D’abord, tout petit, j’ai contemplé les livres de mes parents qui se sont rencontrés en mai 68 à Toulouse. Pas mal de brûlots des éditions Maspero et autres du même acabit… Je les tripotais, saisissant sans doute qu’ils recelaient des choses considérables.
Plus tard, vint la folie des BD : de Gotlib à Marvel.
Et puis l’adolescence… pendant cette période, mes hormones me forcèrent à oublier la lecture, en dehors des magazines d’actualité, de l'Equipe et de Rock’n Folk.
Mais la critique musicale est heureusement lieu de refuge de l’exigence littéraire. Et il arrive souvent aux commentateurs sportifs de se lâcher.
De temps en temps, je feuilletais encore les ouvrages de la bibliothèque familiale A quatorze ans, je n’avais aucune culture littéraire classique, mais je savais expliquer les théories de Charles Fourier, de Proudhon, et je savais qui étaient les « Tupamaros ».
J’étais en Seconde quand le premier déclic survint : la lecture du Grand Meaulnes. Je garde le sentiment d’avoir goûté à la puissance onirique de la littérature. Et le désir d’y retoucher ne m’a jamais quitté.

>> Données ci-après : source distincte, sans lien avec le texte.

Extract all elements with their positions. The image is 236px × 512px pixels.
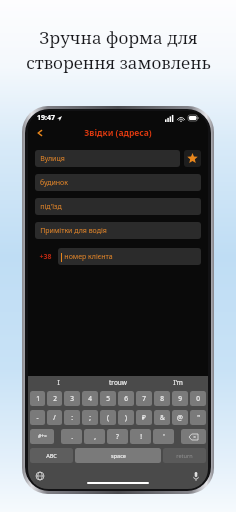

Puis je fus reçu dans une hypokhâgne de province. La principale tâche était de lire, à foison. Et depuis lors, je n’ai plus vécu sans avoir un livre ouvert. Quand je finis un livre le soir, je le range, et lis une page du suivant avant de me coucher. Pour ne pas interrompre le fil de cette "vie parallèle" qui s’offre à moi.
Lire, c’est la liberté. Pas seulement celle que procure l’esprit critique nourri par la lecture, qui à tout moment peut vous délivrer d’un préjugé. Mais aussi et peut-être surtout l’impression délicieuse de se libérer d’une gangue. J’imagine que l’Opium doit procurer un ressenti du même ordre. Lire permet de converser avec les morts, avec n’importe qui, de se glisser dans toutes les peaux et d’être la petite souris qu’on rêve…
Adolescent, j’ai souvent songé que je volais, par exemple pour aller rejoindre une copine laissée au port… Et la lecture permet, quelque peu, de s’affranchir du temps, de l’espace, des échecs , des renoncements et des oublis, des frontières matérielles ou sociales, et même de la Morale.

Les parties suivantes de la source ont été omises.